A
Medida Provisória nº 764, de 26/12/2016, dispondo sobre a diferenciação
de preço de bens e serviços oferecidos ao público, em função do prazo
ou instrumento de pagamento utilizado (dinheiro, cheque ou cartão de
crédito), pretende legitimar uma prática abusiva em detrimento do
consumidor, repudiada de há muito pela doutrina consumerista por
afrontar o art. 39, incisos V e X da Lei n 8.078/1990 (Código de Defesa
do Consumidor – CDC). Mais: subverte e desconstrói toda a jurisprudência
consolidada dos tribunais.
Em
verdade, a despeito do pressuposto de eventual desconto na compra à
vista, esta quando realizada por meio de cartão de crédito continuará
sendo da mesma modalidade de venda, porquanto esse segundo meio de
pagamento (venda pro soluto) também enseja a quitação do preço, com a
imediata extinção da obrigação do consumidor adquirente perante o
vendedor.
Em
menos palavras, inicia-se uma subsequente relação jurídica autônoma
entre a administradora do cartão - tornada responsável pela compra - e o
fornecedor do bem ou serviço, no efeito do ulterior repasse do valor do
negócio. Tem sido comum, aliás, nos contratos do tipo (comerciante vs.
administradora) a inserção de cláusula vedando a prática de preços
diferenciados (STJ - Resp. nº 817015-DF, DJ 21/10/2008).
Explique-se
logo: quando lojista ou fornecedor se disponha a aceitar cartão de
crédito como meio de pagamento, a sua utilização não poderá sofrer
nenhum acréscimo de custos, por conferir maior onerosidade na venda, com
vantagem indevida e excessiva ao vendedor e constituir infração à ordem
econômica (Lei nº 12.529/2011, artigo 36, parágrafo 3º, letra “d”, inciso X).
Diante
da legislação consumerista de 1990, editou-se, inclusive, a Portaria n
118/1994 do Ministério da Fazenda, dispondo tratar-se a compra com
cartão de crédito como pagamento à vista e desde então, os tribunais
reprimem a diferenciação de preço, havida como “prática abusiva no mercado de consumo, a qual é nociva ao equilíbrio contratual”

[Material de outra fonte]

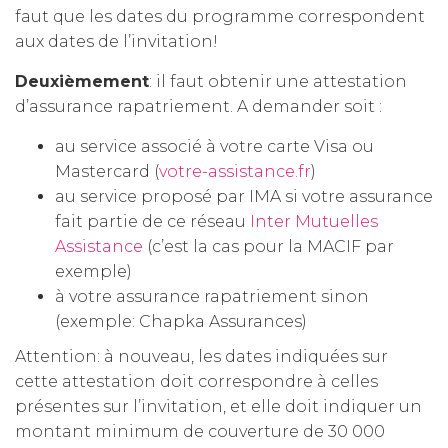
faut que les dates du programme correspondent
aux dates de l’invitation!
Deuxièmement
: il faut obtenir une attestation
d’assurance rapatriement. A demander soit :
au service associé à votre carte Visa ou
Mastercard (
votre-assistance.fr
)
au service proposé par IMA si votre assurance
fait partie de ce réseau
Inter Mutuelles
Assistance
(c’est la cas pour la MACIF par
exemple)
à votre assurance rapatriement sinon
(exemple: Chapka Assurances)
Attention: à nouveau, les dates indiquées sur
cette attestation doit correspondre à celles
présentes sur l’invitation, et elle doit indiquer un
montant minimum de couverture de 30 000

(STJ – 4ª Turma, Resp. nº 1479039-MG, Relator Ministro Humberto
Martins, DJe. 16/10/2015). A propósito, o STJ tem mantido a validade dos
autos de infração lavrados em ordem a proteger o direito do consumidor,
a exemplo do julgado mais recente (STJ – 1º Turma, 1ª Resp. nº
1.610.813-ES, Rel. Min. Napoleão Nunes Maia Filho. DJe. 26/08/2016).
Cumpre
sejam anotadas as primeiras reflexões. O jurista Flávio Tartuce
questiona, de imediato: (i) a realidade de mercado provocará aumento de
preço pelo uso do cartão de crédito e não necessariamente a sua redução
pelo pagamento em dinheiro; (ii) padece de sentido jurídico o parágrafo
único do artigo 1º da MP ao dispor sobre a nulidade absoluta da cláusula
contratual que proíba ou restrinja a diferenciação dos preços, quando, a
todo rigor, cláusula abusiva seria exatamente, a contrário, a previsão
da diferenciação, convocando-se o art. 51 do CDC; e (iii) a igualdade
entre os consumidores, um dos seus direitos básicos (art. 6, inciso II,
CDC), é atingida pela MP.
Ora.
A disponibilização de cartões de crédito muito interessa à atividade
econômica (a tanto que são cerca de 650 milhões no país), mas os seus
custos de uso, que em nada referem ao preço de venda do produto, não
devem ser transferidos ao consumidor, vulnerável uma vez mais.